Sospechamos siempre de la nobleza de intenciones de la directiva del hospital; para empezar, las dudosas condiciones de salubridad de aquella improvisada habitación donde lo mantuvieron aislado. Salvo por honrosas excepciones, más que atenciones y cuidados, recibió maltratos. En realidad no era un paciente. Ingresó porque así lo ordenó un juzgado. Estaba en realidad preso, como si de un delincuente se tratara.

La caja torácica es una desproporcionada protuberancia a duras penas recubierta por aquel hollejo que transparenta el costillar. Silueta en tránsito, ahora inmóvil, ya no se expande ni se contrae afanosa. Acababan de hacerle la última reanimación cardíaca con electroshock, con infructuosos resultados. Horas antes han consignado un parte desalentador. El cuadro clínico es muy complicado: deficiencia respiratoria, pulmonía, hipotermia y daños severos en el hígado y los riñones; no tiene ni diez por ciento de lo que le correspondería de masa muscular; tampoco tiene defensas, las plaquetas están muy bajas. La autopsia, que le harán allí mismo, revela que agravó el ya crítico diagnóstico un choque séptico. Compromete su vida un paro cardíaco.

No, nunca se quejó, él asumió su papel como si sus carnes no le pertenecieran, pero no es difícil imaginar su dolor, dolor profundo en su alma y en su cuerpo cada vez más frágil. Como cuando traían el aparato de rayos equis y, sin alzarlo ni un poco siquiera, le deslizaban aquellas tablillas por debajo de la espalda. Tenía que ser para él un padecimiento, se le humedecían los ojos. Estaba cundido de escaras y el estrujón le arrancaba las costras. Sangraba.

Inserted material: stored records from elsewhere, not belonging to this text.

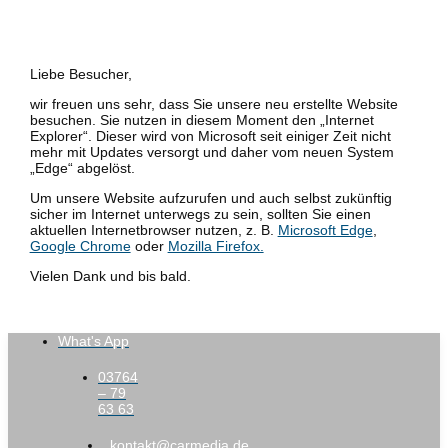
Liebe Besucher,
wir freuen uns sehr, dass Sie unsere neu erstellte Website
besuchen. Sie nutzen in diesem Moment den „Internet
Explorer“. Dieser wird von Microsoft seit einiger Zeit nicht
mehr mit Updates versorgt und daher vom neuen System
„Edge“ abgelöst.
Um unsere Website aufzurufen und auch selbst zukünftig
sicher im Internet unterwegs zu sein, sollten Sie einen
aktuellen Internetbrowser nutzen, z. B.
Microsoft Edge
,
Google Chrome
oder
Mozilla Firefox.
Vielen Dank und bis bald.
What's App
03764
– 79
63 63
kontakt@carmedia.de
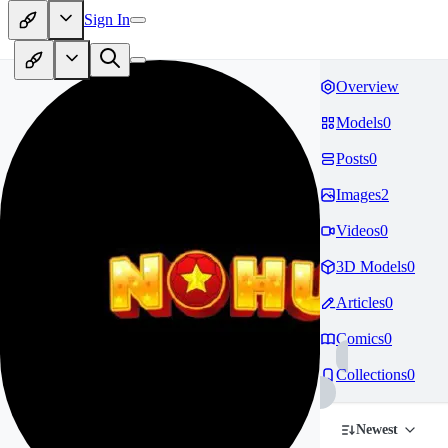
Sign In
Overview
Models
0
Posts
0
Images
2
Videos
0
3D Models
0
Articles
0
Comics
0
Collections
0
Newest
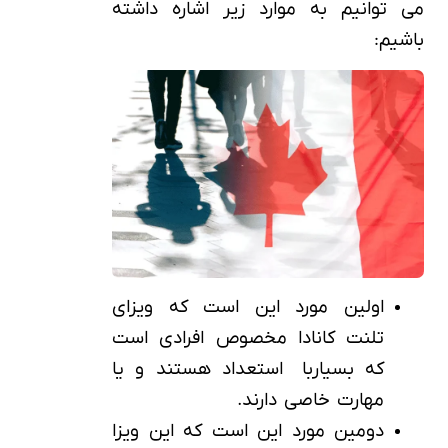
می توانیم به موارد زیر اشاره داشته
باشیم:
اولین مورد این است که ویزای
تلنت کانادا مخصوص افرادی است
که بسیاربا استعداد هستند و یا
مهارت خاصی دارند.
دومین مورد این است که این ویزا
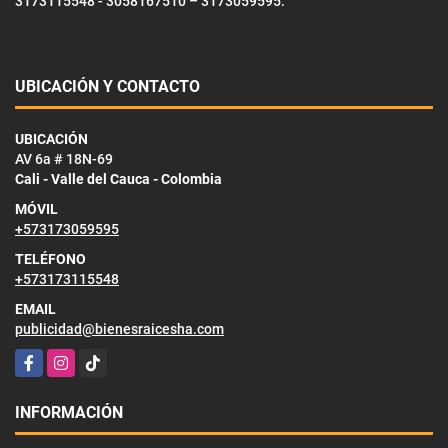
3173115548 - 3058167510 – 3173059595.
UBICACIÓN Y CONTACTO
UBICACIÓN
AV 6a # 18N-69
Cali - Valle del Cauca - Colombia
MÓVIL
+573173059595
TELÉFONO
+573173115548
EMAIL
publicidad@bienesraicesha.com
Facebook
Instagram
TikTok
INFORMACIÓN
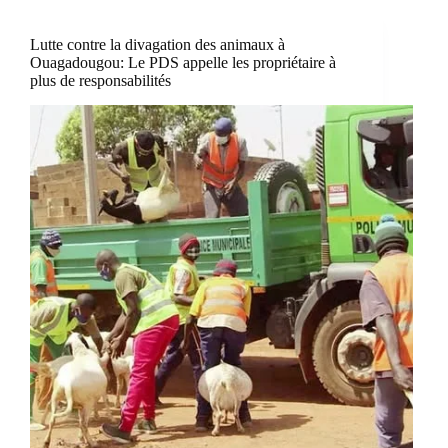
Lutte contre la divagation des animaux à
Ouagadougou: Le PDS appelle les propriétaire à
plus de responsabilités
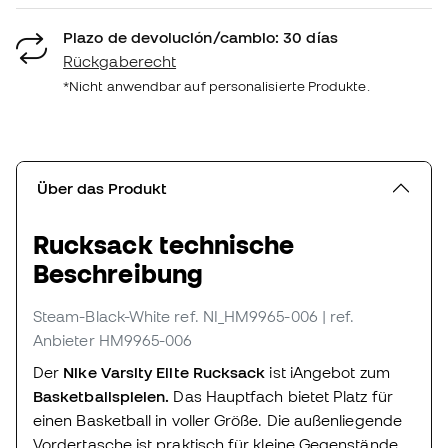
Plazo de devolución/cambio: 30 días
Rückgaberecht
*Nicht anwendbar auf personalisierte Produkte.
Über das Produkt
Rucksack technische
Beschreibung
Steam-Black-White
ref. NI_HM9965-006
| ref.
Anbieter HM9965-006
Der
Nike Varsity Elite Rucksack
ist iAngebot zum
Basketballspielen.
Das Hauptfach bietet Platz für
einen Basketball in voller Größe. Die außenliegende
Vordertasche ist praktisch für kleine Gegenstände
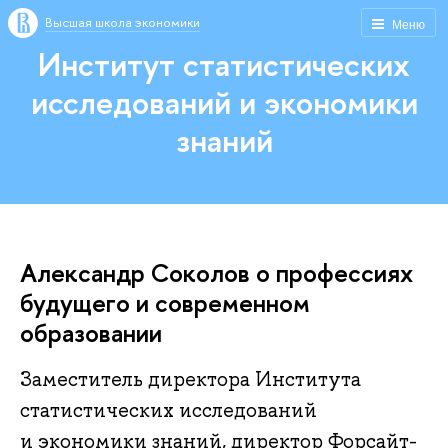
Высшая школа экономики
Меню
Институт статистических
исследований и экономики
знаний
Александр Соколов о профессиях
будущего и современном
образовании
Заместитель директора Института
статистических исследований
и экономики знаний, директор Форсайт-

Cuerpo lacerado y humillado, cuerpo descarnado que yace como el de un Cristo, cuerpo ofrendado gramo a gramo, y que se extingue de mengua tras el extenuante rosario de inmolaciones, se convierte en una síntesis elocuente del trance vivido.

Le cerré los ojos.

Cuerpo seco y desolado que por fuerza sucumbe, se transforma, paradójicamente, en la más palmaria expresión de su indoblegable voluntad.

Pero la más desesperada era Ángela.

Cuerpo que es un lacónico rictus, cuerpo afilado y punta de lanza, cuerpo marchito picoteado de agujas y extraviado bajo la madeja de tubos, se transfigura de inmediato en imagen inmortal.

Rezamos.

Cuerpo deshecho como daño colateral, nunca por su propio propósito, y que jamás agredió a ningún otro, se transmuta en símbolo de libertad.

En cuerpo insignia y marca de la batalla: la que libró sin bajar nunca la cerviz.

En cuerpo libelo y prueba fehaciente.

En cuerpo del delito ajeno.

En cuerpo barómetro de la debilidad de los organismos otros.

En cuerpo espejo de la indolencia.

En cuerpo vitrina del desdén padecido.

En cuerpo pancarta y cuerpo grito, que aunque inmóvil, se transforma en estruendoso ¡ay! al cielo.

Y el más esperanzado, él. Estaba seguro de que el gobierno, en algún momento, por fin, procedería con justicia. La víspera, cuando todavía estaba consciente, me tomó la mano y me dijo: Ten fe, Elena, volveremos a Iguaraya, tú verás, no me dejarán morir.